石川県金沢市にある「兼六園」は、加賀藩主・前田家ゆかりの庭園です。「兼六」とは庭園の理想とされる、6つの景観要素「宏大(こうだい)・幽邃(ゆうすい)・人力(じんりょく)・蒼古(そうこ)・水泉(すいせん)・眺望(ちょうぼう)」を表しています。
広々とした敷地には大きな池や築山(つきやま)が築かれ、御亭(おちん)や茶屋が点在。春の桜、夏の新緑、秋の紅葉、冬の雪吊りと表情を変える美しい景観が目を楽しませてくれます。
非対称の美の「徽軫灯籠」


「徽軫灯籠(ことじとうろう)」は、高さ約2.67mの石灯籠で、足が二股になっており、琴の糸を支える琴柱(ことじ)に似ていることから名付けられました。
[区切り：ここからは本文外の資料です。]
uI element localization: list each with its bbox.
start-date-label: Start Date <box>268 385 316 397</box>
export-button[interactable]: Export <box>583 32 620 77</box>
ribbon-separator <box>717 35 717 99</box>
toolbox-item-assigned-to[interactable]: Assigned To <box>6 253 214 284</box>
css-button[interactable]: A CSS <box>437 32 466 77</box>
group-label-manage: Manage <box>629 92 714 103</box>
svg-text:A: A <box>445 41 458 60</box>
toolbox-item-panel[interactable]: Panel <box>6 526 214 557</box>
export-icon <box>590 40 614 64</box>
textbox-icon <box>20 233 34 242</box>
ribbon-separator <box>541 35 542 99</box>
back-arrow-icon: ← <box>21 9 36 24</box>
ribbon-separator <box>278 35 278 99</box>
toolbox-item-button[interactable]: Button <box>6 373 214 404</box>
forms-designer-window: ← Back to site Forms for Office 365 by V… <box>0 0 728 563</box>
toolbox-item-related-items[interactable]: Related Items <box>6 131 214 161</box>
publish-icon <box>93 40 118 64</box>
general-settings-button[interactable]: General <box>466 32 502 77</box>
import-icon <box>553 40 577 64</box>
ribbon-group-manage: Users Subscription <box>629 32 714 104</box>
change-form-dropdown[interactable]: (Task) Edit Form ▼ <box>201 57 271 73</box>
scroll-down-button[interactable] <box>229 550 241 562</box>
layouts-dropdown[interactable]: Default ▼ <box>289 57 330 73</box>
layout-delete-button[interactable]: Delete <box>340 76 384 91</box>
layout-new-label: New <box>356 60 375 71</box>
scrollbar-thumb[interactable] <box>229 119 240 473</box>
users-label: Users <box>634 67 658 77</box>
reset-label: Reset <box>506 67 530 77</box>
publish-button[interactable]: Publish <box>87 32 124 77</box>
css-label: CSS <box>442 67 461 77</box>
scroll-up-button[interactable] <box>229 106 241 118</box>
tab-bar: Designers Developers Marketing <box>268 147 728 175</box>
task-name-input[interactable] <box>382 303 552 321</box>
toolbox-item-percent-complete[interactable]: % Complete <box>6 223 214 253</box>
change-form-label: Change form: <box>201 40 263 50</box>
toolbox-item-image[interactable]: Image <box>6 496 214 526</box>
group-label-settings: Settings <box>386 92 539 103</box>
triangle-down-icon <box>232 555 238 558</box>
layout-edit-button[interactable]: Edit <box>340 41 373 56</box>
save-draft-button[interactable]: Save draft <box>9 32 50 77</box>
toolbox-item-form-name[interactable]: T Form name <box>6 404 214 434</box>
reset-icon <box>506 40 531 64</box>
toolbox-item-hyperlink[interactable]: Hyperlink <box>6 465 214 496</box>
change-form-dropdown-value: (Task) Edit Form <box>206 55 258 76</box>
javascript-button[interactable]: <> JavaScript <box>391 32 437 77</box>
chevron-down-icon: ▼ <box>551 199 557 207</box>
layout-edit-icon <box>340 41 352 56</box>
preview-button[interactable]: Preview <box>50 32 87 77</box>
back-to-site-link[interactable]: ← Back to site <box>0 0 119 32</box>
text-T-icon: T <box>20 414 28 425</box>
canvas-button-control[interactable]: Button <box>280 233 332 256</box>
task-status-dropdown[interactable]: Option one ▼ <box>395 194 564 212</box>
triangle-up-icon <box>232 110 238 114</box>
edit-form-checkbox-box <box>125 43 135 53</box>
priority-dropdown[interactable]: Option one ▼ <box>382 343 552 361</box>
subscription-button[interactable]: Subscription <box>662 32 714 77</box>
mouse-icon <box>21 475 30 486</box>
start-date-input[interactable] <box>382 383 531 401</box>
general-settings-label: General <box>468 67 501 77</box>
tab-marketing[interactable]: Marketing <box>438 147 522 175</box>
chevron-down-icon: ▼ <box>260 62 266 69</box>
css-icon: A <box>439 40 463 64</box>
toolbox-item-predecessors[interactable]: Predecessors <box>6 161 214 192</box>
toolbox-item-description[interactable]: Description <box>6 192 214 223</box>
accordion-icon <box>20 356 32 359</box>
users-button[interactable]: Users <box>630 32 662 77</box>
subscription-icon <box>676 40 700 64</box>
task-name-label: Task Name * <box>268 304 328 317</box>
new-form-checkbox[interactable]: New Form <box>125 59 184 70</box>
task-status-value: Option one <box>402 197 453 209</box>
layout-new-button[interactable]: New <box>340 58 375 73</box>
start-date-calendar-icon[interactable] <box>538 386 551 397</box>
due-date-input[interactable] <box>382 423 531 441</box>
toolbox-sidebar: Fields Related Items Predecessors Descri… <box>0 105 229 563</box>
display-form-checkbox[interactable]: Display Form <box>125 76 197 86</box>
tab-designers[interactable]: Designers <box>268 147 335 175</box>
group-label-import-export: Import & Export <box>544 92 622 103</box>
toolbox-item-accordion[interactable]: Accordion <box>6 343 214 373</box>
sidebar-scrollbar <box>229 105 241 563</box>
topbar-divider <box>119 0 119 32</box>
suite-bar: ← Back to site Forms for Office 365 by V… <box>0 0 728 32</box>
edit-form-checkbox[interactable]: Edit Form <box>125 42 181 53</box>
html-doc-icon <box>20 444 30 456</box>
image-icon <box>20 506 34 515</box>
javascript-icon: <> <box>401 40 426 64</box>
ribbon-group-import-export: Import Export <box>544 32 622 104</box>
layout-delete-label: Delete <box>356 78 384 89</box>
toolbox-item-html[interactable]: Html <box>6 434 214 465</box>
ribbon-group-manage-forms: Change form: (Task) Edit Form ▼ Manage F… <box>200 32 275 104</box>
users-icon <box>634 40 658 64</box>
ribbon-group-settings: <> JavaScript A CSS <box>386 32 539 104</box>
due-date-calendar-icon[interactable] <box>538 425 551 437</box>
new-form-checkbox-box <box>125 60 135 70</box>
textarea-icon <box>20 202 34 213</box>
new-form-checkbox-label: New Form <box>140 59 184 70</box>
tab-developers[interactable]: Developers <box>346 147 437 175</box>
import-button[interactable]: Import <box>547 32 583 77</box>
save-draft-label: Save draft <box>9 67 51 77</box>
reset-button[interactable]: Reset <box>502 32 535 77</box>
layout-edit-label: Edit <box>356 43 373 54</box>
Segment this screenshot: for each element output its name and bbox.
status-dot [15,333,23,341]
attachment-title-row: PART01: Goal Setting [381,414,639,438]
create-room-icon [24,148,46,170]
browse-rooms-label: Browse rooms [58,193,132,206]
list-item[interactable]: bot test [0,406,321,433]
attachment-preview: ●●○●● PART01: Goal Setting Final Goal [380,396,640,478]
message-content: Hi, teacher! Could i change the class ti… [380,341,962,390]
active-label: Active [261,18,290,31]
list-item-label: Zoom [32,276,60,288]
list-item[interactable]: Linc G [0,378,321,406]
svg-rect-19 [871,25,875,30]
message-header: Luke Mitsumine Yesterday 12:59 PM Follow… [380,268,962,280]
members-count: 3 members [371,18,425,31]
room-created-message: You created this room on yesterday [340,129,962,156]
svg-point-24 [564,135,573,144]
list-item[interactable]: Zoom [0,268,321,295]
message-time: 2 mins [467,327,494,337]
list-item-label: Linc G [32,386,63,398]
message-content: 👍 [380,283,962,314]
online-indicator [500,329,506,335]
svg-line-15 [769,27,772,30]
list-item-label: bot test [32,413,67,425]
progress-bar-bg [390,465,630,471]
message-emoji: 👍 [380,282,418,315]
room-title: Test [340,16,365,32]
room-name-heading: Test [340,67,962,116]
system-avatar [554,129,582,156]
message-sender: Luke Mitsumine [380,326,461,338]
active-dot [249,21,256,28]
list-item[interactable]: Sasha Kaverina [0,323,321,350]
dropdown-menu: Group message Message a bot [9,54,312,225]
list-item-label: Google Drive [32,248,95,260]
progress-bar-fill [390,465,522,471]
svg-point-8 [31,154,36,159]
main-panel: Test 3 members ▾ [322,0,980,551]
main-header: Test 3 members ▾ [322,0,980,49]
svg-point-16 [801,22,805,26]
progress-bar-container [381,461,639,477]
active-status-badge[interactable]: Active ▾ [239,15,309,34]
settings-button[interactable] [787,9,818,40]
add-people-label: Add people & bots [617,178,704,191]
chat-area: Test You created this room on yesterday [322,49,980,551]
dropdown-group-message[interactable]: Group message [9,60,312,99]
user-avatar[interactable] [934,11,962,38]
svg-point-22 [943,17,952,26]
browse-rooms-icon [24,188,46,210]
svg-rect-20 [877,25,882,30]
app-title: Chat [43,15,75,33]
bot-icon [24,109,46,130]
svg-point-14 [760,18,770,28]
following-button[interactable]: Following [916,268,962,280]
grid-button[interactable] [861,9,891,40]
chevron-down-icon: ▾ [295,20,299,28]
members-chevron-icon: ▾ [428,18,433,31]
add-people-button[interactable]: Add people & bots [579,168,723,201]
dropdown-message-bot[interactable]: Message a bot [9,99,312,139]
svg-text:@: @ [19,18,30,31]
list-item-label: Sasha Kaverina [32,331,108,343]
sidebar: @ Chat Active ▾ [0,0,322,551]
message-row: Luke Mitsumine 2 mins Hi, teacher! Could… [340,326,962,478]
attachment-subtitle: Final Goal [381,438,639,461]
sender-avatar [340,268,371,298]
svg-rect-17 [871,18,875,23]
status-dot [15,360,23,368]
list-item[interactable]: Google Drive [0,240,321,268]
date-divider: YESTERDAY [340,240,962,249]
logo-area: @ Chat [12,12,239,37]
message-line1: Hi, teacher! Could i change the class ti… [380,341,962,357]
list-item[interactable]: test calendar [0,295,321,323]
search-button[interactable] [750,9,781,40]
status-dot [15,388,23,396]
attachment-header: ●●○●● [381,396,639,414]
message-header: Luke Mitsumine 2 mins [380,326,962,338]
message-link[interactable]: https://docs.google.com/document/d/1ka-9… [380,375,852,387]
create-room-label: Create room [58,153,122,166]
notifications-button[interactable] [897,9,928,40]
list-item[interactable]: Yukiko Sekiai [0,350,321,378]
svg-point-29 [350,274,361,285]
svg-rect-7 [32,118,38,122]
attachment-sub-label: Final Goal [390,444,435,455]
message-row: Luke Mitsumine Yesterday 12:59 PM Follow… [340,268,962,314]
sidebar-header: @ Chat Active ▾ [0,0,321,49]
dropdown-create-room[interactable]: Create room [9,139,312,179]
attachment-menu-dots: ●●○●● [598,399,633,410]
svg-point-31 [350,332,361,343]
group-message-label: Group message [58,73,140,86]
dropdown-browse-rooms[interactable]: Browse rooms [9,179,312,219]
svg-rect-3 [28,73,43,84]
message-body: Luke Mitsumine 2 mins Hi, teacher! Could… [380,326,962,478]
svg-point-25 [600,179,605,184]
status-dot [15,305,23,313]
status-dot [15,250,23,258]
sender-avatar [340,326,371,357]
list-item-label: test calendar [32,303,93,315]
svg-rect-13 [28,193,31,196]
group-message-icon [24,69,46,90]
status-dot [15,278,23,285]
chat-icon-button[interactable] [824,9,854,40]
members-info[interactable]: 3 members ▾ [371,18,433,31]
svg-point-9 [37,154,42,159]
「兼六園」を象徴する景観として広く知られており、週末には撮影のため順番待ちになることもあります。
伝統的な「雪吊り」

金沢では例年12月下旬から2月上旬にかけて雪が降ります。日本海側特有の湿った雪で木の枝が折れないように、例年11月から「雪吊り」作業が行われます。木の上から縄で円錐形に仕立てられた光景は、雪があってもなくても美しいものですね。
「ライトアップ」が開催される期間がおすすめ

「兼六園」では桜や紅葉に合わせてライトアップイベントを開催。四季折々、昼間とは趣が異なる幻想的な景色が見られるので、ホタル鑑賞会などの開催時期を狙って出かけるのもおすすめです。
例年のライトアップ開催時期
冬の段(2月中旬頃~下旬頃)
観桜期(4月上旬頃)
春の段(5月上旬頃)
初夏の段(6月上旬頃)
秋の段(11月上旬頃~下旬頃)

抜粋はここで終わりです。